Please return the lines of the data that contain "комісій".
= = = = = = =
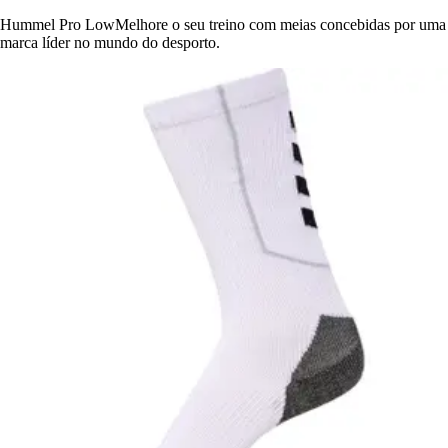
Hummel Pro LowMelhore o seu treino com meias concebidas por uma
marca líder no mundo do desporto.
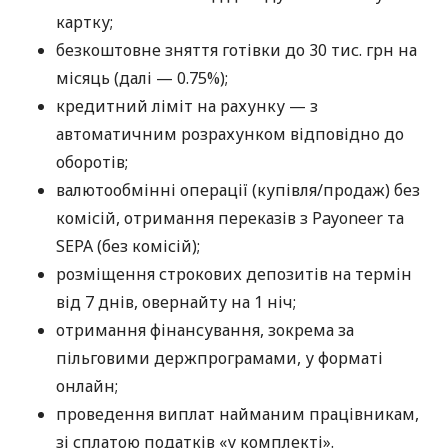
картку;
безкоштовне зняття готівки до 30 тис. грн на
місяць (далі — 0.75%);
кредитний ліміт на рахунку — з
автоматичним розрахунком відповідно до
оборотів;
валютообмінні операції (купівля/продаж) без
комісій, отримання переказів з Payoneer та
SEPA (без комісій);
розміщення строкових депозитів на термін
від 7 днів, овернайту на 1 ніч;
отримання фінансування, зокрема за
пільговими держпрограмами, у форматі
онлайн;
проведення виплат найманим працівникам,
зі сплатою податків «у комплекті».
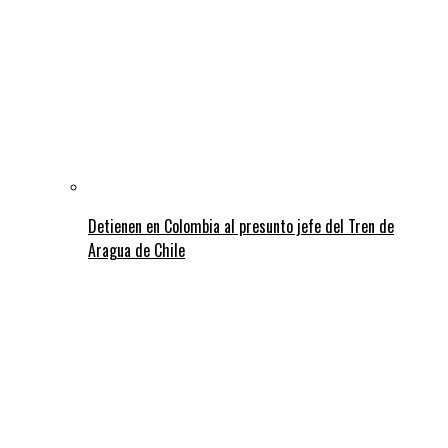
Detienen en Colombia al presunto jefe del Tren de
Aragua de Chile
= = = = = = =
● Answer to the problem
комісій, отримання переказів з Payoneer та
SEPA (без комісій);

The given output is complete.